Top of Provided records

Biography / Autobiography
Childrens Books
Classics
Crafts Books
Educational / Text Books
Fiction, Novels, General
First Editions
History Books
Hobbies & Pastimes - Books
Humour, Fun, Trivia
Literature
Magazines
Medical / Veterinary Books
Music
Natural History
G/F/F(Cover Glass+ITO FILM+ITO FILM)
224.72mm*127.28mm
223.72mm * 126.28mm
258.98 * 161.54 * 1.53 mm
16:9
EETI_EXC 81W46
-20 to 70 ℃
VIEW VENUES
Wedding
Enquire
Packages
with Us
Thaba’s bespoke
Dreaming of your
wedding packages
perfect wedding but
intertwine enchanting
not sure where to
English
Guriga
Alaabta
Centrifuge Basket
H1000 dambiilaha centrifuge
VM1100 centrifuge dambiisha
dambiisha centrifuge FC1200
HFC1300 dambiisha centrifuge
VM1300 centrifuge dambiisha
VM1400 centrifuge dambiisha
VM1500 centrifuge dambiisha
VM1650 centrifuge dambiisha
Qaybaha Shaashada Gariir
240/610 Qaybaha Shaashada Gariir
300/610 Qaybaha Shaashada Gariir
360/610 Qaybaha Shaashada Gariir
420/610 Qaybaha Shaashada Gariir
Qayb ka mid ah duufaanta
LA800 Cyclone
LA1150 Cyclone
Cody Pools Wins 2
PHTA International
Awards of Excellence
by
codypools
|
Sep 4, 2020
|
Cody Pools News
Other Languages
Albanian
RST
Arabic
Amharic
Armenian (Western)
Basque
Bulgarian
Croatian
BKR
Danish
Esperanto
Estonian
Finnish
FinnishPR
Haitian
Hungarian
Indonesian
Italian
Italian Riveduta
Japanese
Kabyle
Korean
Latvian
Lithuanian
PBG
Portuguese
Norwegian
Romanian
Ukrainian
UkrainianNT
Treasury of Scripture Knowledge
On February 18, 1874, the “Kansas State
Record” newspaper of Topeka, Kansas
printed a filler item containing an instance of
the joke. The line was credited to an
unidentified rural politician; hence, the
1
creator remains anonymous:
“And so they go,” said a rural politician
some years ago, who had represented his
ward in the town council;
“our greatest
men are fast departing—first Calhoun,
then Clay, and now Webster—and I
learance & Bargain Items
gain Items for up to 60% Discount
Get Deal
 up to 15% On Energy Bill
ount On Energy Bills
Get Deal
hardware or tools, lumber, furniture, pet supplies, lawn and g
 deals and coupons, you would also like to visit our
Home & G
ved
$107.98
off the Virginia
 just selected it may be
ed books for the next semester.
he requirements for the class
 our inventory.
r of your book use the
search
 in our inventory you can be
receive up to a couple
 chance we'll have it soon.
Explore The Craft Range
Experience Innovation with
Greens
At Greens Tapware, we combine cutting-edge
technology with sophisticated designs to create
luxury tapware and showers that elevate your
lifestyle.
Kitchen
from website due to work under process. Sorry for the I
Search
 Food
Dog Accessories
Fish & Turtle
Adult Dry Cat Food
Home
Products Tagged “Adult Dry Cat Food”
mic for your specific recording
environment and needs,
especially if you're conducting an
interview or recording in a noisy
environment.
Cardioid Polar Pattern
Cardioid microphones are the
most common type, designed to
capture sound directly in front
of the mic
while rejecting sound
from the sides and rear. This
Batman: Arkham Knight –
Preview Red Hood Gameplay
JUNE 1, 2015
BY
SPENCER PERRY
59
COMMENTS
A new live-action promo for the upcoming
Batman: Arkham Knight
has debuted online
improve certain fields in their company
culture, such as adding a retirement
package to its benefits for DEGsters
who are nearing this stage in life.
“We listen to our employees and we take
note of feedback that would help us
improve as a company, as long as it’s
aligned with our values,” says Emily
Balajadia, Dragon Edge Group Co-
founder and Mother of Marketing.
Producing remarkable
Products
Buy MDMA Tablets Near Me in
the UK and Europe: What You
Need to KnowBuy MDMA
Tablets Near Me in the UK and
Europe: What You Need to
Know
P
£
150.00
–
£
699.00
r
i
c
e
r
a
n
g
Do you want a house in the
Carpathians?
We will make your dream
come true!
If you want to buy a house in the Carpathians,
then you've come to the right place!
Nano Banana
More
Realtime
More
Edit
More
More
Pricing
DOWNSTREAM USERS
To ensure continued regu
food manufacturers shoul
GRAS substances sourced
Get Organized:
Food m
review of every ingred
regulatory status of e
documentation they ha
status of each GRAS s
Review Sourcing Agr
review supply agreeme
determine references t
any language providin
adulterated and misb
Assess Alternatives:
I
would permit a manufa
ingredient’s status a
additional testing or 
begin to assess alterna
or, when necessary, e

Bottom of Provided records

### Task prompt
In the records, locate each line holding the string "Europe" and copy it.

### Result of the exercise
the UK and Europe: What You
Europe: What You Need to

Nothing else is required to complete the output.